# Which paint for oak house sign?



## porker (22 Dec 2017)

Hi,
I'm making some house signs out of oak reclaimed from an old staircase my neighbour ripped out. I have routed out the letters but want to know what the best paint would be to colour the letters? I plan to finish the sign in Osmo UV oil as I have a tin. I made a sign for myself earlier this year and just used an aerosol of black car paint I had in the garage to colour the letters and finished with Osmo. It turned out OK and looks fine a few months on but as these are for other people I want to use the right stuff. Another thing I did was route these out with a thin straight bit rather than previously using a v bit. I have rounded over all the sign edges because I read that protective finish tends to fail on sharp edges. Have I made a mistake using a straight bit to route the letters as the outline of the letters is quite sharp? 
Thanks Matt


----------



## MikeG. (22 Dec 2017)

The Osmo UV oil will break down fairly rapidly on the horizontal surfaces, particularly the top edge.


----------



## ED65 (22 Dec 2017)

porker":1f5aekup said:


> Have I made a mistake using a straight bit to route the letters as the outline of the letters is quite sharp?


I believe they'll age less well than if carved out using a V-shaped cutter yes. 

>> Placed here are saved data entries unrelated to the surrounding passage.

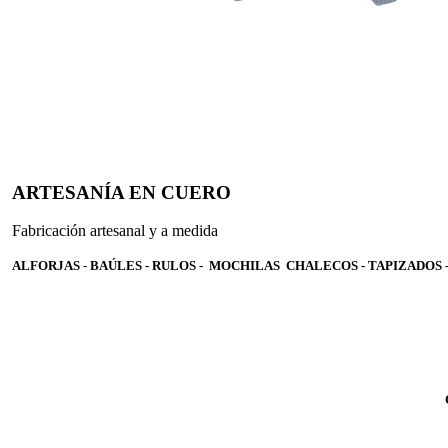
ARTESANÍA EN CUERO
Fabricación artesanal y a medida
ALFORJAS - BAÚLES - RULOS - MOCHILAS CHALECOS - TAPIZADOS 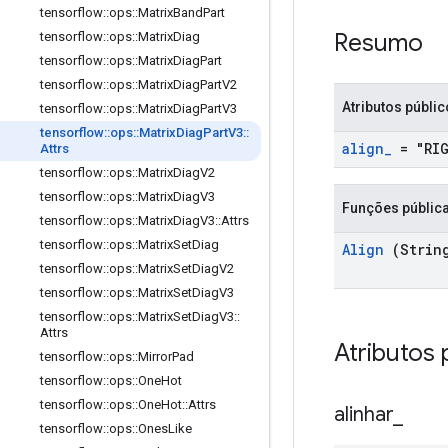
tensorflow
::
ops
::
Matrix
Band
Part
Resumo
tensorflow
::
ops
::
Matrix
Diag
tensorflow
::
ops
::
Matrix
Diag
Part
tensorflow
::
ops
::
Matrix
Diag
Part
V2
Atributos públi
tensorflow
::
ops
::
Matrix
Diag
Part
V3
tensorflow
::
ops
::
Matrix
Diag
Part
V3
::
align
_
= "RI
Attrs
tensorflow
::
ops
::
Matrix
Diag
V2
tensorflow
::
ops
::
Matrix
Diag
V3
Funções públic
tensorflow
::
ops
::
Matrix
Diag
V3
::
Attrs
tensorflow
::
ops
::
Matrix
Set
Diag
Align
(Strin
tensorflow
::
ops
::
Matrix
Set
Diag
V2
tensorflow
::
ops
::
Matrix
Set
Diag
V3
tensorflow
::
ops
::
Matrix
Set
Diag
V3
::
Attrs
Atributos 
tensorflow
::
ops
::
Mirror
Pad
tensorflow
::
ops
::
One
Hot
tensorflow
::
ops
::
One
Hot
::
Attrs
alinhar
_
tensorflow
::
ops
::
Ones
Like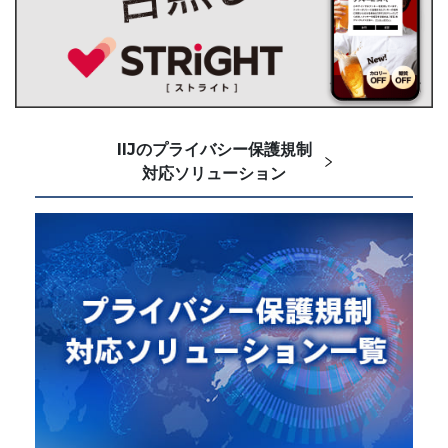
IIJのプライバシー保護規制
対応ソリューション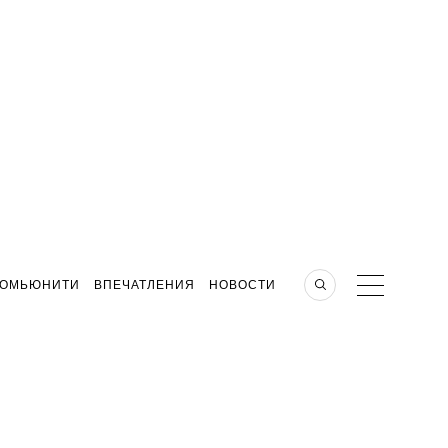
КОМЬЮНИТИ
ВПЕЧАТЛЕНИЯ
НОВОСТИ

Any exterior-rated paint can be used on wooden signs although obviously there'll be some variation in maintenance schedule. The fans of real oil paint (one should be along shortly) will swear you'll get the best durability, and the best weathering characteristics, if you use that but I remain to be convinced that it's the only paint worth considering. I think casein would actually provide the maximum lifespan assuming you can get it of course. 

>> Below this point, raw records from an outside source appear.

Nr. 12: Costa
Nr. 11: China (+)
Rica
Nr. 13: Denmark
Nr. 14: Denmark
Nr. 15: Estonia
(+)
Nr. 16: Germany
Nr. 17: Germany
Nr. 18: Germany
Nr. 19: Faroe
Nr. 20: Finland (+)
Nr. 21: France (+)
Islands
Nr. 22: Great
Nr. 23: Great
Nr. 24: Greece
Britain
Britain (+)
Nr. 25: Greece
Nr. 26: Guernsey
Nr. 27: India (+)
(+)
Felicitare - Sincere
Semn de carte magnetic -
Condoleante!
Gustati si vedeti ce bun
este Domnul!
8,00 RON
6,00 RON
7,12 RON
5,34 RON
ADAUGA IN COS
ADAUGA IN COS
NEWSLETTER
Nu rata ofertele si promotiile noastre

In terms of standard off-the-shelf options that don't cost an arm and a leg, I've seen very good results achieved using oil-based enamel paints. The 'secret' is to paint the first coat on well thinned so it soaks into the wood, the following coats thinned not as much to a sort of creamy consistency and no thicker.


----------



## AndyT (22 Dec 2017)

I don't think I have any pictures of it, but I made a sign for a friend a few years ago. Like yours, it was oak, with the letters carved into the surface.
I wanted to colour in the lettering to make it more visible. I happened to have a little tin of cellulose matt black paint which I had bought way back from a car parts shop, to touch up the rust spots on my car's bumpers. Using a thin artist's brush, it was easy to apply and it didn't bleed into the surrounding wood. It dried very quickly.

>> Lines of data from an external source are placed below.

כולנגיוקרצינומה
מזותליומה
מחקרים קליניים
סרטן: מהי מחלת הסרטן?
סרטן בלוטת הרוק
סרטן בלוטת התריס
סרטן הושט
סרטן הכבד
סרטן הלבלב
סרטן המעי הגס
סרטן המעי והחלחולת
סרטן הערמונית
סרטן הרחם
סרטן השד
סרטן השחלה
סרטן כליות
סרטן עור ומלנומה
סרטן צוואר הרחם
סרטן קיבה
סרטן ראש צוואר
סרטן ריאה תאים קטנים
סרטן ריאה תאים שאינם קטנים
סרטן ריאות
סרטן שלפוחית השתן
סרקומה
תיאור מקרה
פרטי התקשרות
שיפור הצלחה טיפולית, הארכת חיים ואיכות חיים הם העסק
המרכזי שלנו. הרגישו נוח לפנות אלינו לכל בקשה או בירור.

Several years on and the untreated sign has weathered to a nice grey but the black is still clear.


----------



## custard (22 Dec 2017)

ED65":1dtyt7dz said:


> The 'secret' is to paint the first coat on well thinned so it soaks into the wood



Absolutely not. If it's thin enough to soak into the wood then it will bleed into the background, beyond the carved lettering, and ruin the job. Bleed is the mortal enemy in sign work; you can always scrape, sand or plane to remove paint that's gone over the edge, but once it's soaked into the fibres then you're stuffed.


----------



## custard (22 Dec 2017)

Here's a photo that illustrates the risk of bleeding, 







this was a fade test using dyes. The dividing lines were marked out with good quality masking tape, but that didn't stop the dye migrating. Contrast that with masking off the outer sections for a coat of Osmo, where there's no bleed at all. 

In this context it doesn't matter in the slightest, but with your sign it would be ruinous. The last thing you want is paint thinned down so it'll soak into the wood.


----------



## Droogs (23 Dec 2017)

Rather than paint, have you thought of gilding with gold leaf. It is really easy to do and once rubbed up will last far longer than paint


----------



## porker (23 Dec 2017)

Thanks all for the suggestions. Very helpful. I now have a small pot of black enamel so I'll give that a go. I may also try to take the sharpness out of the letter edges which I think I will have to do by hand. 

I like the gold leaf idea and would love to give that a go on a future sign. The oak I have though is quite pale and I'm not sure whether I would get the contract I am after. I do though have some bits of old lab bench top which is some sort of oily iroko type hardwood. I think gold leaf would look great with that.


----------